Это была правда. Слышался только безнадежно сентиментальный мотив падающего дождя.
— Значит, теперь, милая, вы сможете уснуть?
— Спасибо вам. Ох, мистер Розуотер, да вам памятник надо поставить посреди города — из золота и бриллиантов, из самых драгоценных рубинов и чистого урана. Ведь вы из такой семьи! Такое у вас образование, такие деньги, такое воспитание! Небось ваша матушка вас ишь каким хорошим манерам научила! Вы же могли жить в каком захотите большом городе, разъезжать себе на кадиллаках со всякими богачами да ловкачами, и оркестр бы вам играл, и все бы вас приветствовали. Вы могли бы стать таким важным и знатным, что глянь вы на нас, серых, глупых, простых людишек в бедном округе Розуотер, мы бы все вам букашками показались.
— Ну что вы!..
— У вас все было, чего только душа ни пожелает, и вы все это отдали, чтоб помогать бедным людям, и бедные люди это понимают. Да благословит вас бог, мистер Розуотер. Спокойной ночи!
* * *
— Я во всем виню себя, — сказал сенатор.
— Очень великодушно! — сказал Мак-Аллистер. — Только не забудьте уж тогда взять на себя ответственность и за все, что случилось с Элиотом во время второй мировой войны. Ведь это, без сомнения, ваша вина, что тот дом был весь в дыму и в нем оказались пожарные.

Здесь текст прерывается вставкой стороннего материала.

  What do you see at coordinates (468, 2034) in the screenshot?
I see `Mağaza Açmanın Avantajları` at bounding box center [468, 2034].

Мак-Аллистер имел в виду непосредственную причину нервного срыва, который случился с Элиотом в конце войны, в Баварии. Дом в дыму был кларнетной мастерской. Предполагалось, что в нем засели отборные эсэсовцы.
Элиот повел свой взвод брать этот дом. Обычно Элиот пользовался одним видом оружия — автоматом Томпсона. Но тут он взял в атаку винтовку с примкнутым штыком, поскольку боялся в дыму застрелить кого-нибудь из своих. До тех пор он еще ни разу не заколол никого штыком, ни разу за все время этой кровавой бойни.

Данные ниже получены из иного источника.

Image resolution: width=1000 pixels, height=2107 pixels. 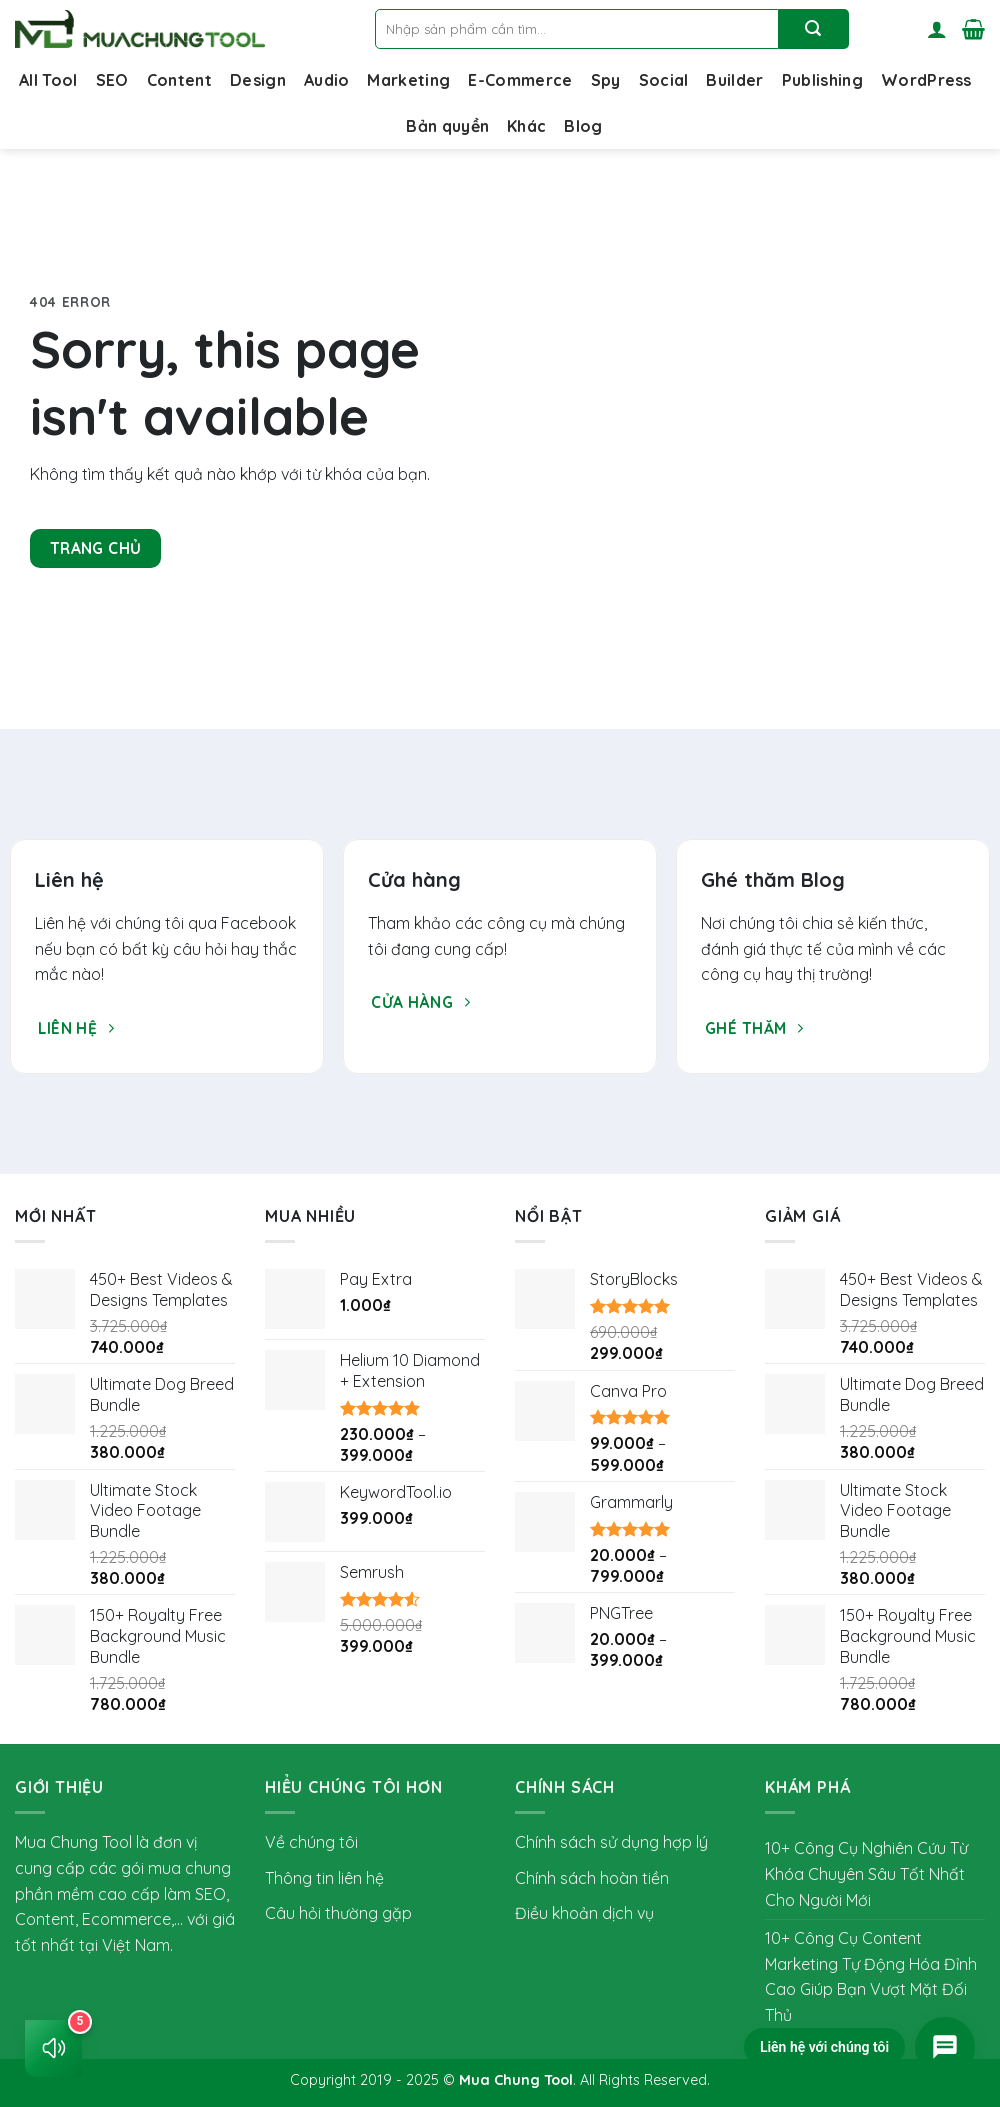 I want to click on Điều khoản dịch vụ, so click(x=584, y=1913). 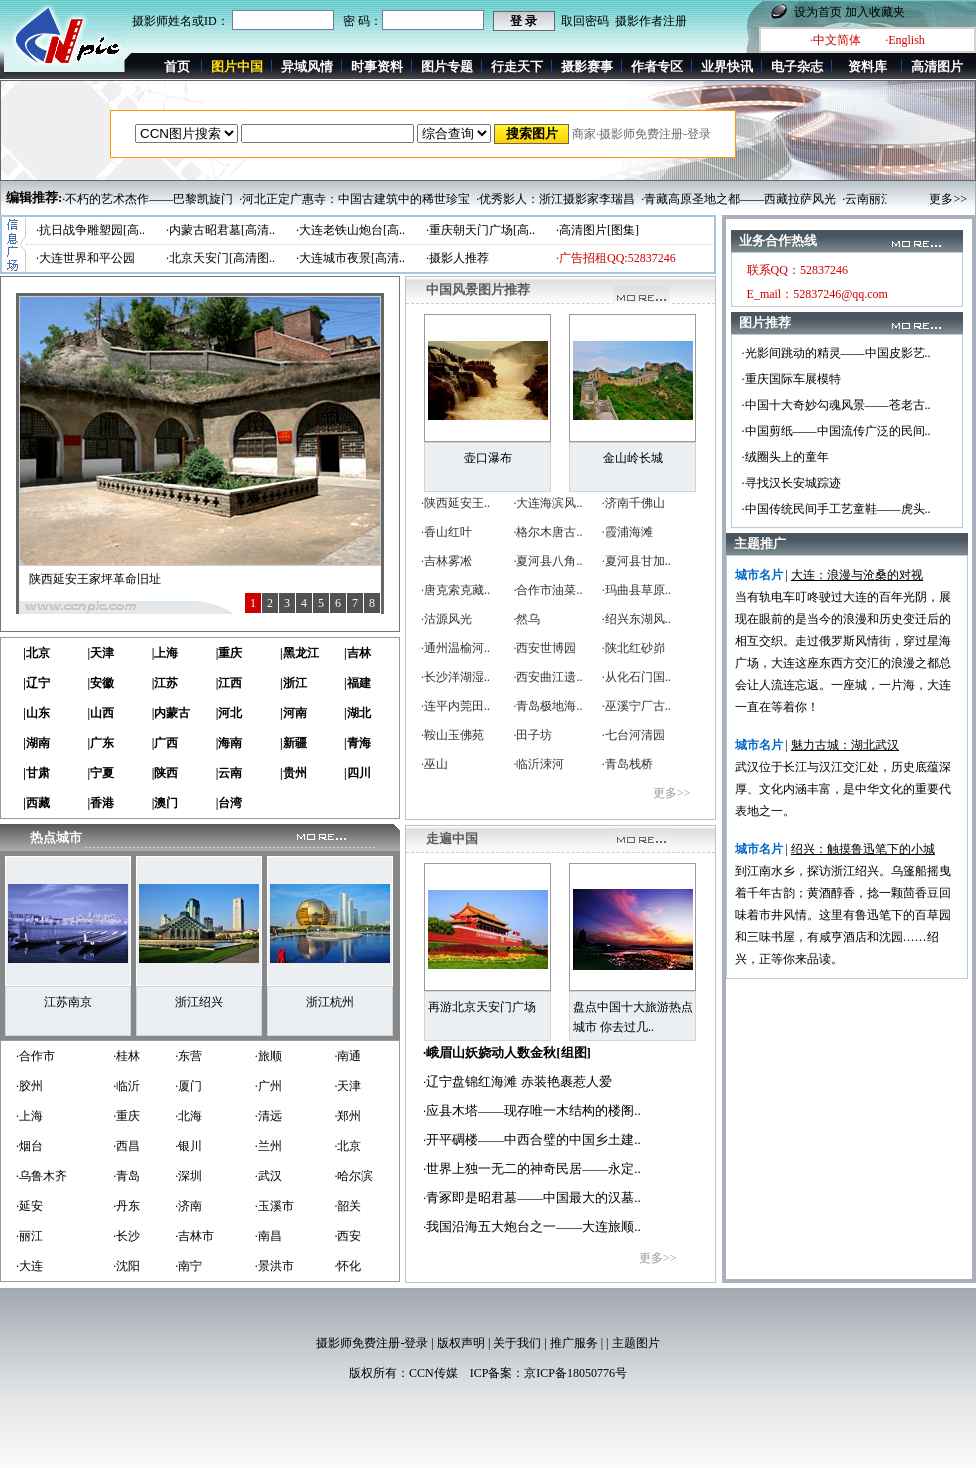  Describe the element at coordinates (357, 653) in the screenshot. I see `|吉林` at that location.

Элиот метнул в окно гранату. Когда она взорвалась, капитан Розуотер бросился в окно следом за ней и оказался по самые глаза в стоячем пруду медленно оседающего дыма. Он задрал голову, чтобы дым не попал в ноздри. Он слышал, как перекликались немцы, но не видел их.
Элиот сделал шаг вперед, споткнулся о чье-то тело, упал на другое. Это были немцы, убитые его гранатой. Он поднялся и оказался лицом к лицу с немцем в каске и противогазе.

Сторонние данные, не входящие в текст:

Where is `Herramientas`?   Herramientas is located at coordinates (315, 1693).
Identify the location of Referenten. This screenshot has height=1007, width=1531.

Как положено хорошему солдату, Элиот двинул врага коленом в пах, воткнул ему в горло штык, выдернул штык и треснул немца по зубам прикладом.
И тогда откуда-то слева послышались вопли американского сержанта. По всей вероятности, видимость слева была намного лучше, так как сержант орал:
— Не стреляйте! Слышите, ребята, не стреляйте! Господи помилуй! Это же вовсе не солдаты! Это пожарные!
Так оно и было. Элиот убил трех безоружных пожарных. Трех мирных деревенских жителей, занятых благородным и, безусловно, невозбраняемым делом, — они старались уберечь кларнетную мастерскую от соединения с кислородом.
Когда санитары сняли противогазы с убитых Элиотом немцев, оказалось, что это два старика и мальчик. Штыком Элиот заколол мальчика. С виду ему было не больше четырнадцати.